─── INFORMATION SHOWN ───
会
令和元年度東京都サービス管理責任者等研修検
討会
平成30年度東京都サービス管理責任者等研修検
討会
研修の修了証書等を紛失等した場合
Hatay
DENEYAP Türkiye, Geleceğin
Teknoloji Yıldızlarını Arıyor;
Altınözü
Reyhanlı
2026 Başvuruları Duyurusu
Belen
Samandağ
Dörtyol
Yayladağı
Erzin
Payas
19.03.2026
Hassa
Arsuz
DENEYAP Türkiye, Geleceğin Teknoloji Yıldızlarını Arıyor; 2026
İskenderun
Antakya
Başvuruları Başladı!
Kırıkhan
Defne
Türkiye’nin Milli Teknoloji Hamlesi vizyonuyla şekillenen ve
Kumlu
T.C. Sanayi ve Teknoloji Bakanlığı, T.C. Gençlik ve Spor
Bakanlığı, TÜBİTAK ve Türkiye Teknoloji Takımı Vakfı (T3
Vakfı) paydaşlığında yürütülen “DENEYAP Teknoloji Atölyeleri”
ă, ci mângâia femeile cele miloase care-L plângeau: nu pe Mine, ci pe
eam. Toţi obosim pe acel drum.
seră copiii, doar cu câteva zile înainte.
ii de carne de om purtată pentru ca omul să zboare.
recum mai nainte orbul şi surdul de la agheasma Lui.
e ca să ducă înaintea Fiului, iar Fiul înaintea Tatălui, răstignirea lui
───
─── INFORMATION SHOWN ───
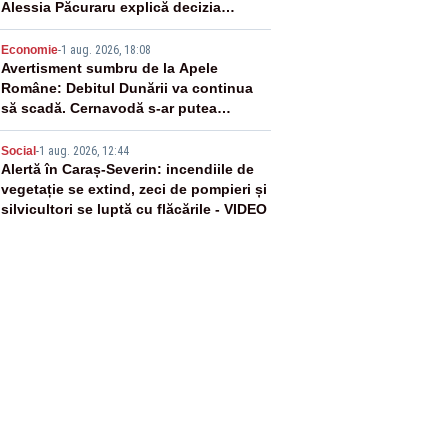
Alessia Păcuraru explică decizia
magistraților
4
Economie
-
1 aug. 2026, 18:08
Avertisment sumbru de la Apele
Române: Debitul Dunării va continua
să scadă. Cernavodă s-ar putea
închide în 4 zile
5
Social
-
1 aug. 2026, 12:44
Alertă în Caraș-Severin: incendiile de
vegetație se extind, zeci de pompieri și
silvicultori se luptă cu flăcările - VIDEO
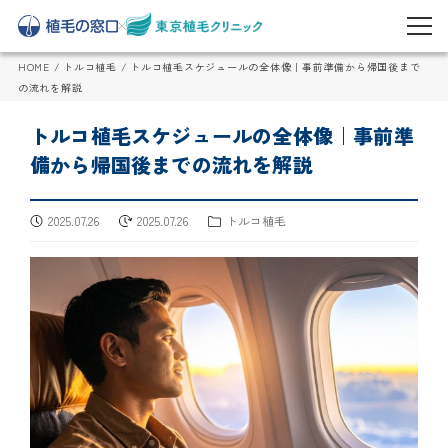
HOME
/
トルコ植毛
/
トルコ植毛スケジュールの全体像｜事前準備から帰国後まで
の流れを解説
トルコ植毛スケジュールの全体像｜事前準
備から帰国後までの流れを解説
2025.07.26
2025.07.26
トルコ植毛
───
• **WHAT NEEDS TO BE DONE**: Retype exactly the lines of the data above that fall between the line with "T.C. Sanayi ve" and the line with "seră copiii, doar cu câteva zile înainte.", inclusive, and add nothing.

• **FINAL ANSWER**:
T.C. Sanayi ve Teknoloji Bakanlığı, T.C. Gençlik ve Spor
Bakanlığı, TÜBİTAK ve Türkiye Teknoloji Takımı Vakfı (T3
Vakfı) paydaşlığında yürütülen “DENEYAP Teknoloji Atölyeleri”
ă, ci mângâia femeile cele miloase care-L plângeau: nu pe Mine, ci pe
eam. Toţi obosim pe acel drum.
seră copiii, doar cu câteva zile înainte.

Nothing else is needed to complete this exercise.